Editorial

HAJ Clarifies Newspaper Report Regarding Financial Losses

The Housing Agency of Jamaica – HAJ is moving to clarify a recent newspaper report that the agency incurred millions of dollars in losses in the current fiscal year, which ends on March 31.

Speaking at a press conference at the agency’s Caledonia Avenue offices in Kingston yesterday (March 20), Board Chairman, Norman Brown said the information was “dated and erroneous”.

He explained that the entity incurred a loss of $900 million for the 2015/16 financial year and “that is what we inherited upon taking office (in 2016)”.

He noted, however, that the agency is projecting to return a profit of $61 million at the close of the current fiscal year.

“We consider that a tremendous turnaround, by virtue of the size of the loss as against what we are reporting today,” he said. He added that the last time the agency returned a profit was in 2013.

“The preceding three years to now, we have an accumulative loss of about $2.9 billion,” he indicated.

Most of the accumulative losses resulted from the Operation PRIDE projects and other open-market activity.

Mr. Brown said there were several incomplete projects, which started under the administration of 2007-2011. “

You know, in development, once a project is incomplete, there is an oncoming recurring cost that will eat away at the viability of those projects,” he noted.

He informed that the agency has completed most of those projects and brought them to the market in a bid to reduce its operating expenses.

“You may have seen where we had the launch of the Belair projects in St. Ann, we have completed projects in Luana and we have completed projects in Boscobel.

“We are closing the financial side of these projects… to reduce our operating expenses and to bring back a level of stability to the agency, so that we can undertake other developments and fulfil our mandate,” Mr. Brown indicated.

He informed, further, that the agency’s debt trajectory with the National Housing Trust (NHT) is moving in the right direction, with more than $410 million paid to the Trust.

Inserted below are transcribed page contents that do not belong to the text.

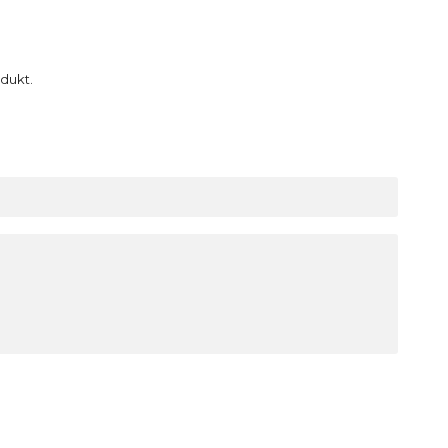
dukt.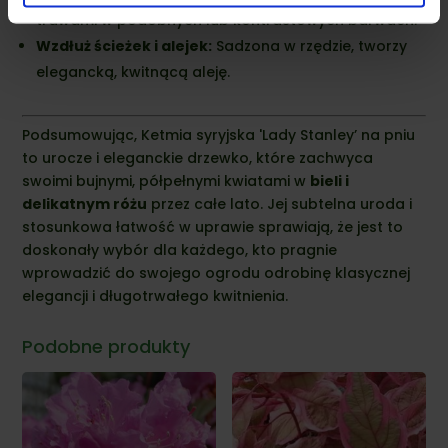
trawami w podobnych lub kontrastowych barwach.
Wzdłuż ścieżek i alejek:
Sadzona w rzędzie, tworzy
elegancką, kwitnącą aleję.
Podsumowując, Ketmia syryjska 'Lady Stanley’ na pniu
to urocze i eleganckie drzewko, które zachwyca
swoimi bujnymi, półpełnymi kwiatami w
bieli i
delikatnym różu
przez całe lato. Jej subtelna uroda i
stosunkowa łatwość w uprawie sprawiają, że jest to
doskonały wybór dla każdego, kto pragnie
wprowadzić do swojego ogrodu odrobinę klasycznej
elegancji i długotrwałego kwitnienia.
Podobne produkty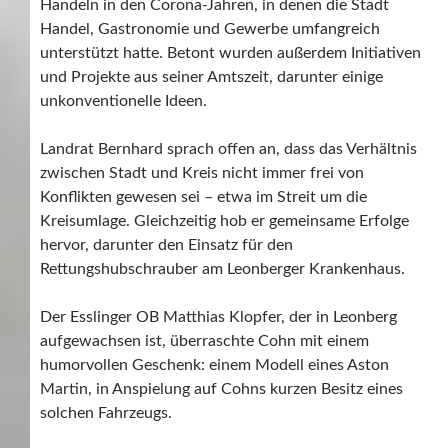
Handeln in den Corona-Jahren, in denen die Stadt
Handel, Gastronomie und Gewerbe umfangreich
unterstützt hatte. Betont wurden außerdem Initiativen
und Projekte aus seiner Amtszeit, darunter einige
unkonventionelle Ideen.
Landrat Bernhard sprach offen an, dass das Verhältnis
zwischen Stadt und Kreis nicht immer frei von
Konflikten gewesen sei – etwa im Streit um die
Kreisumlage. Gleichzeitig hob er gemeinsame Erfolge
hervor, darunter den Einsatz für den
Rettungshubschrauber am Leonberger Krankenhaus.
Der Esslinger OB Matthias Klopfer, der in Leonberg
aufgewachsen ist, überraschte Cohn mit einem
humorvollen Geschenk: einem Modell eines Aston
Martin, in Anspielung auf Cohns kurzen Besitz eines
solchen Fahrzeugs.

“When we assumed responsibility of the agency as a Board, our debt to the National Housing Trust was approximately $3.05 billion. Presently, during the 2016/17 financial year, we have managed to reduce that debt to $2.73 billion,” he said.

“The debt with the NHT… is mainly debts related to the Operation PRIDE schemes, so these debts are not new debts that we have created but debts that we have inherited, and we are working assiduously to reduce these debts as we go along,” he pointed out.

In addition, Mr. Brown said the agency has reduced its budgeted operational expenses by $91 million, while carrying out the functions of the agency in an efficient and professional manner.

“There was also a report that stated that our operating expenses increased from $660 million to $1.3 billion… . Those occurred in the years March 2014 to March 2016,” he clarified.

In the meantime, Mr. Brown said several initiatives will be announced “as soon as all our regulatory permits have been granted”.

“We are an agency that has been made stable, we are profitable and we are doing the core activities that have been mandated by the Government and the shareholders of the agency,” he said.

Also, he said, over the past four years, the agency has distributed in excess of 5,000 land titles.

“We have been engaged in the distribution of titles to residents in several communities across the country. We have been having community meetings, and our target for this year is to distribute to residents between 1,500-2,000 titles,” he said.

The core mandate of the HAJ is to bring lower- to middle-income housing solutions to the public as well as to regularise informal settlements across the country.

The Board was appointed in April 2016.